Winding down the window and dumping this stuff, I’m guessing they didn’t ask themselves:

  • how long will this bottle stay there?
  • where will this bottle go?
  • who will clean it up?
  • how many other people will see this litter?

I really hope this is the result of plain ignorance and just not thinking about the impact of their actions.

What to do about it?

The streets in Warsaw where I live are immaculate as they’re cleaned of litter daily. But I don’t need to go far, into the courtyards, the hidden and less obvious places, to find litter.

Is it just in Eastern Europe, or is it everywhere?

I know I take for granted the streets will be kept clean but it’s really not the city government’s responsibility. It’s mine – and yours. It’s up to me to care for the world I live in, to make sure, as far as I can, that I’m not polluting  it and to educate my children to treat the whole world as their home.

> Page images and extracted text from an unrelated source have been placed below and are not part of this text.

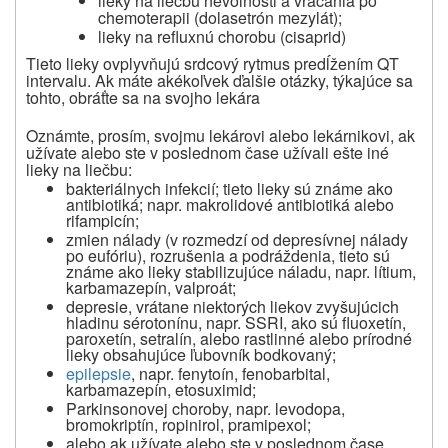
lieky na liečbu nevoľnosti a vracania po
chemoterapii (dolasetrón mezylát);
lieky na refluxnú chorobu (cisaprid)
Tieto lieky ovplyvňujú srdcový rytmus predĺžením QT
intervalu. Ak máte akékoľvek ďalšie otázky, týkajúce sa
tohto,
obráťte sa na svojho lekára
Oznámte, prosím, svojmu lekárovi alebo lekárnikovi, ak
užívate alebo ste v poslednom čase užívali ešte iné
lieky na liečbu:
bakteriálnych infekcií; tieto lieky sú známe ako
antibiotiká; napr. makrolidové antibiotiká alebo
rifampicín;
zmien nálady (v rozmedzí od depresívnej nálady
po eufóriu), rozrušenia a podráždenia, tieto sú
známe ako lieky stabilizujúce náladu, napr. lítium,
karbamazepín, valproát;
depresie, vrátane niektorých liekov zvyšujúcich
hladinu sérotonínu, napr. SSRI, ako sú fluoxetín,
paroxetín, setralín, alebo rastlinné alebo prírodné
lieky obsahujúce ľubovník bodkovaný;
epilepsie
, napr. fenytoín, fenobarbital,
karbamazepín, etosuximid;
Parkinsonovej choroby, napr. levodopa,
bromokriptín, ropinirol, pramipexol;
alebo ak užívate alebo ste v poslednom čase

I can make a difference myself by picking up other people’s litter and putting it in the trash. I shouldn’t have to, but the other option is to complain about it and not do anything. I’m not going to use all my free time scouring the countryside collecting litter, but I can walk over to the discarded paper bag in my courtyard rather than wait for someone else to pick it up, or moan about the people who left it there.

My mother is a great example of someone who does this. Whenever she sees litter she picks it up and puts it in the bin, calmly and without complaining.

If the majority were to do the same then the litter would eventually stop. It may take many generations, but we have until 6009 to do something about it.

If we all start to treat the world we live in as an extension of our home, those of us who value tidiness will keep it tidy. And I believe those who litter and pollute the world will eventually change.